## INFORMATION SHOWN
★ ★ ★ ★ ★ ★ ★
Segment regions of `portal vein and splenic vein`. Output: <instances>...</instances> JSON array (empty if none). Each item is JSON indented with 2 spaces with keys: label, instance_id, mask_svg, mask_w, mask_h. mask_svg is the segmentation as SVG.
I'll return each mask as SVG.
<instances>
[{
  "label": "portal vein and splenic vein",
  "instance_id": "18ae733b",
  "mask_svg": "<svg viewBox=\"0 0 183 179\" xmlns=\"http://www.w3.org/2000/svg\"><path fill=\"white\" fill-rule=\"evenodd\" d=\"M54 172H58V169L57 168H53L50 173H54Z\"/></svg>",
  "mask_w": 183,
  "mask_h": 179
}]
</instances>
★ ★ ★ ★ ★ ★ ★
## ABOUT THIS TASK
From the first line to the last, reproduce the material word for word.

## SOLUTION
Segment regions of `portal vein and splenic vein`. Output: <instances>...</instances> JSON array (empty if none). Each item is JSON indented with 2 spaces with keys: label, instance_id, mask_svg, mask_w, mask_h. mask_svg is the segmentation as SVG.
I'll return each mask as SVG.
<instances>
[{
  "label": "portal vein and splenic vein",
  "instance_id": "18ae733b",
  "mask_svg": "<svg viewBox=\"0 0 183 179\" xmlns=\"http://www.w3.org/2000/svg\"><path fill=\"white\" fill-rule=\"evenodd\" d=\"M54 172H58V169L57 168H53L50 173H54Z\"/></svg>",
  "mask_w": 183,
  "mask_h": 179
}]
</instances>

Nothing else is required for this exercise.